Two holy man came to grace the still unsettled ground of the settlement previously explored by the witch, the cowboy, the Gerhardt boy, as well as the trio of sunset strangers. Pastor Nygaard and Reverend Malvo waltzed the streets, fully aware of the swallowing up that had occurred before their arrival. Lorne kicked at the dust now stiffened in the center of the street as Lester looked to him for guidance.

“You want me to get a horse and set out? By myself?”

“Yes, Lester, you’ve done it before.”

“I know, Reverend, but not in this manner, I mean, not this _far!_ ”

“Brother,” Lorne came to straighten and offer a hand to the quivering preacher who seemed to shake as if he stood upon the ground when it had come to quake. Lester edged away nervously despite himself, but managed to keep his body rigid as Lorne came to place gentle comfort across his stiffened shoulder. “I have faith in you. I must remain here and take care of this mysterious business that has cursed this town.”

“I-I know, Reverend-“

“Then why do you question me?”

“I don’t! I just, well, I want to make sure I do you… justice. In judgment of this girl.”
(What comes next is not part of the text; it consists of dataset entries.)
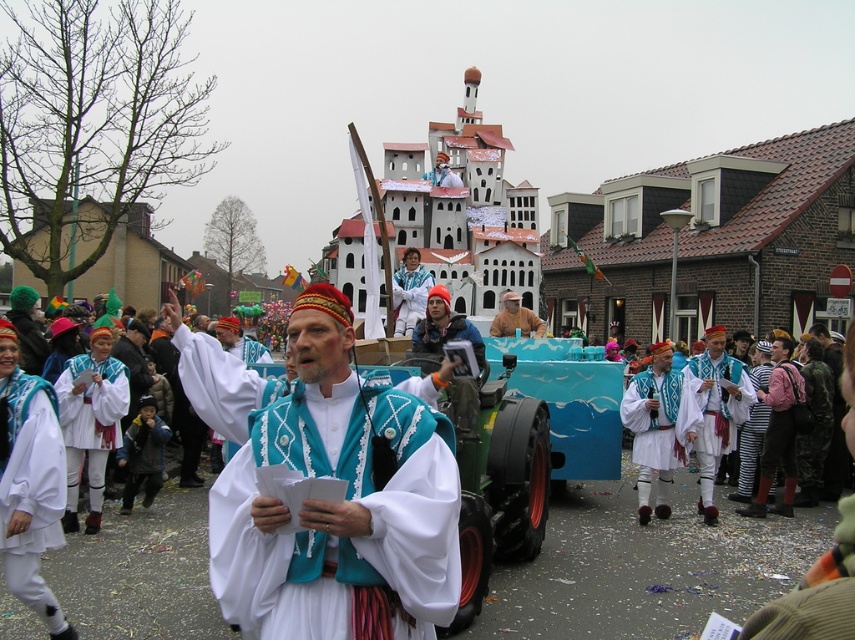 Question: Which object is closer to the camera taking this photo?

Choices:
 (A) white cotton pants at lower left
 (B) brown fabric hat at center
 (C) striped fabric pants at center
 (D) white satin robe at center

Answer: (D)

Question: Among these points, which one is farthest from the camera?

Choices:
 (A) (422, 298)
 (B) (333, 445)
 (C) (16, 436)
 (D) (740, 472)

Answer: (A)

Question: Does white satin robe at center appear over white fabric costume at center?

Choices:
 (A) yes
 (B) no

Answer: (B)

Question: Among these points, which one is nearest to the camera?

Choices:
 (A) (746, 470)
 (B) (416, 308)

Answer: (A)

Question: Considering the relative positions of white satin robe at center and white fabric costume at center in the image provided, where is white satin robe at center located with respect to white fabric costume at center?

Choices:
 (A) below
 (B) above

Answer: (A)

Question: Can you confirm if white satin robe at center is positioned to the right of white cotton pants at lower left?

Choices:
 (A) yes
 (B) no

Answer: (A) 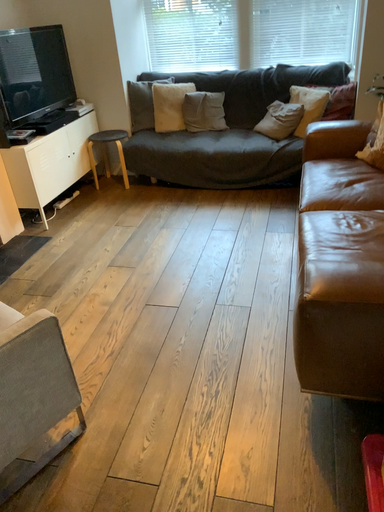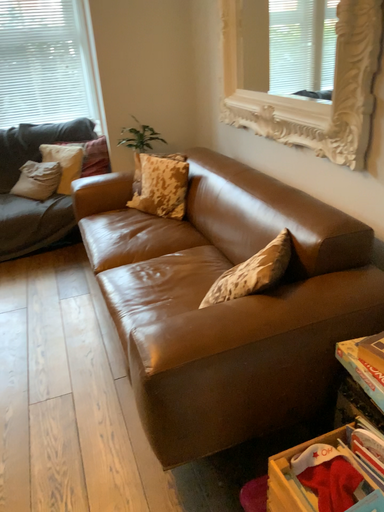 Question: Which way did the camera rotate in the video?

Choices:
 (A) rotated upward
 (B) rotated downward

Answer: (A) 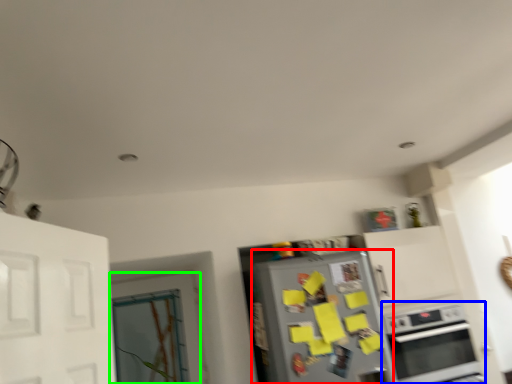 Question: Which is nearer to the refrigerator (highlighted by a red box)? oven (highlighted by a blue box) or door (highlighted by a green box).

Choices:
 (A) oven
 (B) door

Answer: (A)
“You will. Like I said, I have complete faith in you. Here.” He smoothly scrounged for something hiding within the inner pockets of his dangling fur trimmed traveling coat. His hand rose from dwelling darkness clenched around whatever it is he had been digging for to which Lester questioned deeply. “Your hand, Brother.” Once more hypnotized by the promise of equal standing, Lester offered a now stilling and splayed hand to the Reverend as he opened his hand, plucking a silver cleverly crafted ring from his palm, and placing it with phantom inspired grace upon Lester’s finger. A singular cross was forged atop the shining silver and Lester looked back to Lorne with eyes gleaming as lustrously as the ring itself out of nervousness as well as pride and honor. Lorne met him merely with an honest nod, a bow as Lester took it, saying “So that He knows you work in His name.”
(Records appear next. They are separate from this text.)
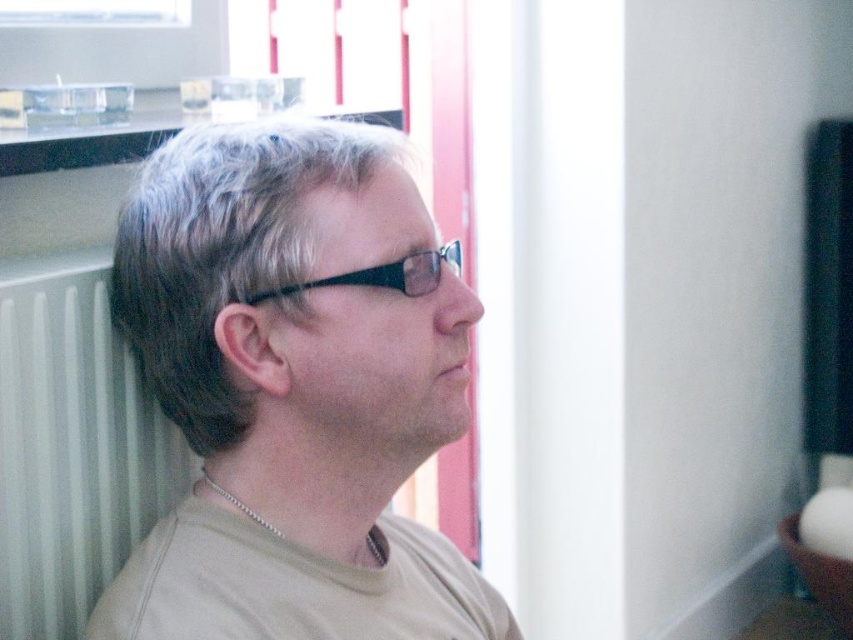 Question: Which of the following is the closest to the observer?

Choices:
 (A) gray matte hair at center
 (B) black plastic glasses at center

Answer: (B)

Question: Which object appears farthest from the camera in this image?

Choices:
 (A) silver chain at neck
 (B) gray matte hair at center
 (C) white matte radiator at left

Answer: (C)

Question: Where is gray matte hair at center located in relation to silver chain at neck in the image?

Choices:
 (A) right
 (B) left

Answer: (B)

Question: Can you confirm if gray matte hair at center is bigger than black plastic glasses at center?

Choices:
 (A) no
 (B) yes

Answer: (B)

Question: Which object is the farthest from the matte beige shirt at center?

Choices:
 (A) gray matte hair at center
 (B) white matte radiator at left
 (C) silver chain at neck
 (D) black plastic glasses at center

Answer: (B)

Question: Can you confirm if matte beige shirt at center is thinner than gray matte hair at center?

Choices:
 (A) no
 (B) yes

Answer: (A) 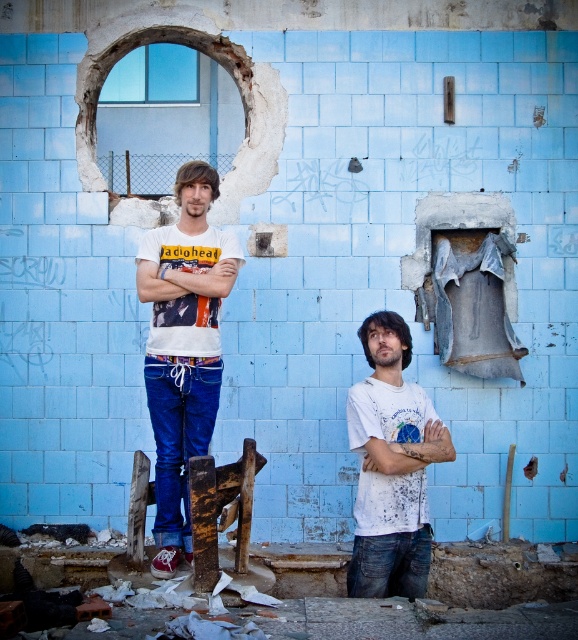 Question: Does white cotton t-shirt at center have a greater width compared to white matte t-shirt at center?

Choices:
 (A) yes
 (B) no

Answer: (A)

Question: Which of the following is the farthest from the observer?

Choices:
 (A) (190, 241)
 (B) (379, 317)

Answer: (B)

Question: Which point is farther to the camera?

Choices:
 (A) (191, 192)
 (B) (424, 538)

Answer: (A)

Question: Which point is farther to the camera?

Choices:
 (A) white matte t-shirt at center
 (B) white cotton t-shirt at center

Answer: (B)

Question: Can you confirm if white cotton t-shirt at center is wider than white matte t-shirt at center?

Choices:
 (A) no
 (B) yes

Answer: (B)

Question: Does white cotton t-shirt at center appear under white matte t-shirt at center?

Choices:
 (A) yes
 (B) no

Answer: (B) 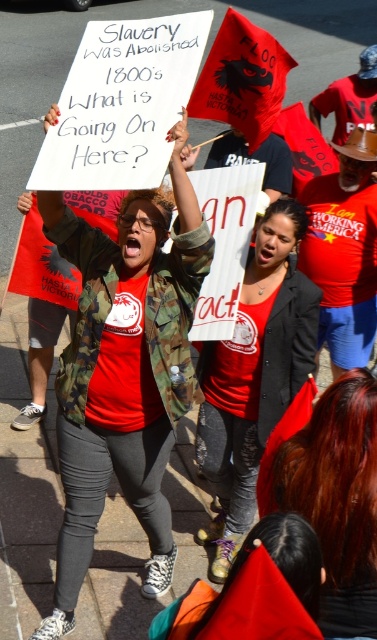 Question: Does matte black blazer at center appear on the right side of shiny red hair at center?

Choices:
 (A) no
 (B) yes

Answer: (A)

Question: Considering the real-world distances, which object is farthest from the matte black blazer at center?

Choices:
 (A) matte red t-shirt at center
 (B) shiny red hair at center

Answer: (B)

Question: Is matte red t-shirt at center wider than matte black blazer at center?

Choices:
 (A) yes
 (B) no

Answer: (A)

Question: Which of the following is the farthest from the observer?

Choices:
 (A) matte red t-shirt at center
 (B) matte black blazer at center

Answer: (B)

Question: Can you confirm if matte black blazer at center is wider than shiny red hair at center?

Choices:
 (A) yes
 (B) no

Answer: (A)

Question: Which object is the closest to the shiny red hair at center?

Choices:
 (A) matte red t-shirt at center
 (B) matte black blazer at center

Answer: (A) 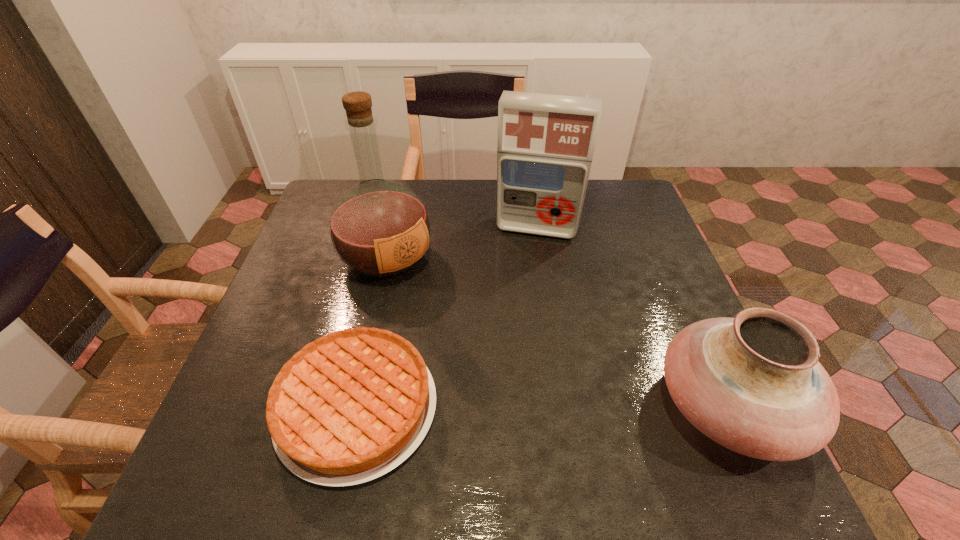 Where is `object that is the nearest to the second shortest object`? object that is the nearest to the second shortest object is located at coordinates (545, 145).

This screenshot has height=540, width=960. Find the location of `vacant space that satisfies the following two spatial constraints: 1. on the back side of the second tallest object; 2. on the right side of the shortest object`. vacant space that satisfies the following two spatial constraints: 1. on the back side of the second tallest object; 2. on the right side of the shortest object is located at coordinates (396, 228).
Lester stuttered out a weak, “Of course,” before taking his hand back into his own possession and admiring the new weight it beheld. 

“Now go get your room ready and prepare for your coming journey to San Francisco.”

As Lester ventured down the street, now clear of all waking intruders, Lorne kicked at the dirt below his feet once more. He drove his heel down, down, down until it was being dug with such force as to break the barrier of the earth. Still rather soft from its previous unrest, Lorne came to pry through it rather easily. He took a knee and clawed further, moving now loose dirt and dust away from the object of his desire. Only a few handfuls of earth below him resided the buried Gerhardt, and he hastened his digging in search of him, a treasure now to the Pastor. His hands pushed and buried within sand until another solid and signaling hand came to cry for his attention, clawing up to the heavens as if crawling his way in desperate escape of demons below, the gun long fallen from his crippled clutches. The hand was as white as the moon rising above, Lorne safe now only due to the lack of blood rushing through it. 

He drew a slender blade from his boot and, taking the hand now locked in death’s tight and unforgiving grip, sliced at the palm. Forward crept slowly the dying blood of which once flowed free and red, but now dribbled down like black molasses at the tip of a spoon. Lorne cradled it into his own palm, as sweet to him as the sugary sap it came to mimic, until a thick pool resided in his clutch. He rose, kicked the dirt liberally back into its final resting place, and returned the knife, drooped eyes never leaving the scarcely rippling red that dripped through his fingers.

“Nothing, but cursed beasts.”

He rubbed the aged blood deep into his skin and waltzed in long disappeared path of Lester to order his own room for the night, palms red as any other guilty sinner’s in the dazzling and rather revelation threaded truth of the moonlight.


	4. S01204

**Summary for the Chapter:**

> Arriving in San Francisco, eager to start anew in the frisky fresh city, Wrench and Numbers discover that they cannot outrun the trouble that they cause, but rather, it follows closely with a new employer in its wake.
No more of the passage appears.